The nearly two hour run time comes without an intermission but with 17 songs, composed by Brunson. I would say his tunes sounded like the blandest elevator music but I wouldn’t want to insult elevators. The tunes all sound alike, as played on keyboard by Brunson accompanied on bass by Freddy Uyehara. Even after David calls for a heavy rap number for the wrestlers, “Ready to Take Him Down,” it sounds like every tune before and after it. The lyrics are simplistic and most songs don’t move the plot along as much as they stop it dead in its tracks. Moses, who wears a cowboy hat and boots, gets a country western number, “I Mosey Along,” I guess because he also carries a big staff. Ramses, an Eqyptian Pharoah, leads the cast in “Our Philly Ways,” as the Phillys instruct the New Joyseyites in their worship of their god Dagon. After announcing “It’s 1100 BC, Old Testament time” the cast sings about Ben Franklin, the Liberty Bell and the 4th of July.

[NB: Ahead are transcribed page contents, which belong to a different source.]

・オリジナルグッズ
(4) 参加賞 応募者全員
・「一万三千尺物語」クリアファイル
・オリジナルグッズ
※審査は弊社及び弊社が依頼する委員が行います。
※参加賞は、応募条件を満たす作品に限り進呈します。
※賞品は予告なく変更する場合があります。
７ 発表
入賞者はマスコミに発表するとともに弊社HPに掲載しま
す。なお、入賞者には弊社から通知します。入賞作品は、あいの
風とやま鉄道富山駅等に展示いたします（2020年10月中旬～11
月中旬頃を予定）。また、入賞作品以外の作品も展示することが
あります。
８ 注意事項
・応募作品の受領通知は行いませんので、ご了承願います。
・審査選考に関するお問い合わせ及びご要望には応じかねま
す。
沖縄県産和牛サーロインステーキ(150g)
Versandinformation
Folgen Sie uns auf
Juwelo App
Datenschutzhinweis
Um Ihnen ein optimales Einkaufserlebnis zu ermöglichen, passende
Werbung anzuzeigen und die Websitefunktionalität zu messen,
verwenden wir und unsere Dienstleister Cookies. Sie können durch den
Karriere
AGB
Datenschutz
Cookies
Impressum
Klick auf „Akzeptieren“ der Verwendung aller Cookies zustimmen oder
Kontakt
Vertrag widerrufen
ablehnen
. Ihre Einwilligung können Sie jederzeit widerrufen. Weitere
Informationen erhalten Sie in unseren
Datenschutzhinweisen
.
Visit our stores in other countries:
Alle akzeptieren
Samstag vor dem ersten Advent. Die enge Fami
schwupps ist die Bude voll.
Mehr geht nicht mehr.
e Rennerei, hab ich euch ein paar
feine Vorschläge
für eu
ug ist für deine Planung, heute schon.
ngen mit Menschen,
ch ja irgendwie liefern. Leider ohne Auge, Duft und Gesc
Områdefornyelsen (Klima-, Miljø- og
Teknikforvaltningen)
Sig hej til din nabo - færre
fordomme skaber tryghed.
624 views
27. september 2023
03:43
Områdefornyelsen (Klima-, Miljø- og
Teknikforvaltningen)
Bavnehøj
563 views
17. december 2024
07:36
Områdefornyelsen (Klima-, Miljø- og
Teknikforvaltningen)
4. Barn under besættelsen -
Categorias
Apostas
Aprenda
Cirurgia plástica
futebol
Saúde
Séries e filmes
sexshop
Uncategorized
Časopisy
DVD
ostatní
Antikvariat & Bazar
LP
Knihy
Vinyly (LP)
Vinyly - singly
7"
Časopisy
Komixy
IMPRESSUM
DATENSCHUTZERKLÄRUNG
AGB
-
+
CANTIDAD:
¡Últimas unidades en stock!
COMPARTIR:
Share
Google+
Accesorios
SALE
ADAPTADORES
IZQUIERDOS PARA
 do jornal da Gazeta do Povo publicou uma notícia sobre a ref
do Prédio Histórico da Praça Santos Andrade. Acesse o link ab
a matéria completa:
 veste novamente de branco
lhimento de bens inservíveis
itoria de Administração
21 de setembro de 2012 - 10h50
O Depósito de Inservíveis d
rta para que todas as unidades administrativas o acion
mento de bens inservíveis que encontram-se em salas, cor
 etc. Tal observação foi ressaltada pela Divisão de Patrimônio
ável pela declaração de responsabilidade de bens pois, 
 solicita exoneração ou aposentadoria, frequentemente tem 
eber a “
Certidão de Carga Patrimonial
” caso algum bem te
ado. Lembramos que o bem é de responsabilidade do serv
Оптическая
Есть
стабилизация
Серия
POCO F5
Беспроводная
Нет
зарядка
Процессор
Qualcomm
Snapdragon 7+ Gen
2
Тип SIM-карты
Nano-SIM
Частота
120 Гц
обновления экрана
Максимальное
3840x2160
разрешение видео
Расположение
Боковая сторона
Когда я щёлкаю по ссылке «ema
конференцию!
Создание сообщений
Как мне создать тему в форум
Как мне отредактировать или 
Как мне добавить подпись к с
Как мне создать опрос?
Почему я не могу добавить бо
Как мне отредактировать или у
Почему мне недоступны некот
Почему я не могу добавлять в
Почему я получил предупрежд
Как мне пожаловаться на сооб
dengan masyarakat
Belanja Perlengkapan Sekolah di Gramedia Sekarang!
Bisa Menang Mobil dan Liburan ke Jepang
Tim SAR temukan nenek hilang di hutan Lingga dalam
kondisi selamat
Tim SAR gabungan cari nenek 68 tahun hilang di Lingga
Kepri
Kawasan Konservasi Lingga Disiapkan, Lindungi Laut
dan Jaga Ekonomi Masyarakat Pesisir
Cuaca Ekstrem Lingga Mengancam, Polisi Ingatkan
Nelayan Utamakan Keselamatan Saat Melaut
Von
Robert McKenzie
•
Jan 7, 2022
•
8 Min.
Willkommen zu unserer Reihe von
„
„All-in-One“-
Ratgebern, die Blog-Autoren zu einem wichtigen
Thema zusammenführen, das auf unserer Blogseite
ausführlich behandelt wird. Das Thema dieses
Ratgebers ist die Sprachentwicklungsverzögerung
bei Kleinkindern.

Director Fernando Christopher’s pace is glacial and scenes seem to drag on until the actors finally run out of words to say. His choreography is mostly step-in-time although Archuleta and Munoz ably execute a few Dancing With The Stars lifts in one of their duets. The voices are mediocre at best. Munoz is the only strong singer in the cast of 13. Her first solo, “Island Rendezvous,” is the show’s best song and would qualify as a showstopper if there only was a show to stop. Samson and the Burning Bush gives biblical musicals a bad rep.